■ **Information supplied**

----

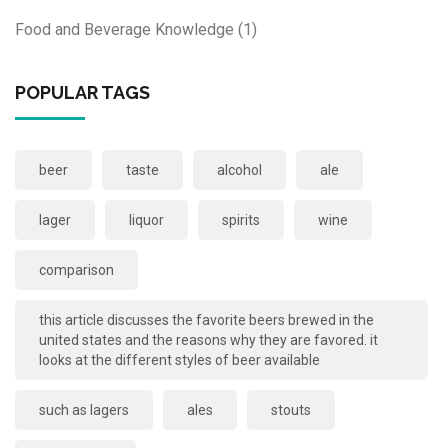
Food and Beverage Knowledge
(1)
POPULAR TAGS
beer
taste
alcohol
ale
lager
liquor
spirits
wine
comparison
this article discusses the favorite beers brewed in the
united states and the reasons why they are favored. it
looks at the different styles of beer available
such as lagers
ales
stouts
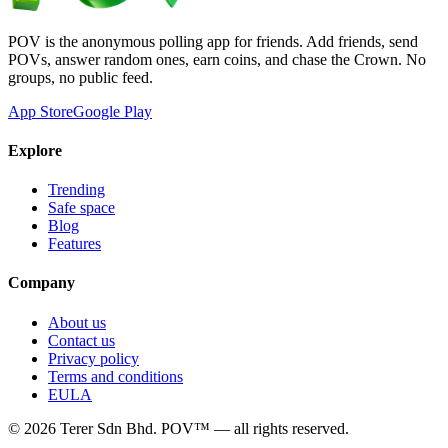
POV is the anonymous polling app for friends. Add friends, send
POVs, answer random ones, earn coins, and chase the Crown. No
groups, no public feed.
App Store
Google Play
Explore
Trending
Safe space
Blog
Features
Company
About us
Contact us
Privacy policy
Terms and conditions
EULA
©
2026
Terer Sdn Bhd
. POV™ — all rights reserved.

----

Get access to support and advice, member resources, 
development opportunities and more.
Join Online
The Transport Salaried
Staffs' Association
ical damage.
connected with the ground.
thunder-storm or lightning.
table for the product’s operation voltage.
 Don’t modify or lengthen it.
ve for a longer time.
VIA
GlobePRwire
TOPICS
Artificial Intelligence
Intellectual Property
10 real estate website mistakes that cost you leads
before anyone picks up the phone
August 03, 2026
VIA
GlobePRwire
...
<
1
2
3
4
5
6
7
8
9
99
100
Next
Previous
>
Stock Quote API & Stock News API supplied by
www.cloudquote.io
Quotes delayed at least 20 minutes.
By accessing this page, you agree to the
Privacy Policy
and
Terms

----

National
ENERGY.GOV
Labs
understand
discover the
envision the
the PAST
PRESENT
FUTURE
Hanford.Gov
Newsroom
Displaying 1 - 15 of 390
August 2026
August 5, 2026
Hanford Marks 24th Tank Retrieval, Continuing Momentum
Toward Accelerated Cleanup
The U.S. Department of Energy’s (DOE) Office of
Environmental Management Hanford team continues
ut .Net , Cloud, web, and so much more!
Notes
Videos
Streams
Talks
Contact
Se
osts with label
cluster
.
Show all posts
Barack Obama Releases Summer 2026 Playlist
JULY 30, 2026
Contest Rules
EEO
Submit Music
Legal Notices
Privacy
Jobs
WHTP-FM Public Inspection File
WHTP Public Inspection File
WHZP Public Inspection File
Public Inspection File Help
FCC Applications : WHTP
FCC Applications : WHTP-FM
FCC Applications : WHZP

----

■ **What is needed**
Using the entries shown above, reproduce verbatim the lines from the line bearing "Contest Rules" to the line bearing "FCC Applications : WHZP", inclusive.

■ **Response to the task**
Contest Rules
EEO
Submit Music
Legal Notices
Privacy
Jobs
WHTP-FM Public Inspection File
WHTP Public Inspection File
WHZP Public Inspection File
Public Inspection File Help
FCC Applications : WHTP
FCC Applications : WHTP-FM
FCC Applications : WHZP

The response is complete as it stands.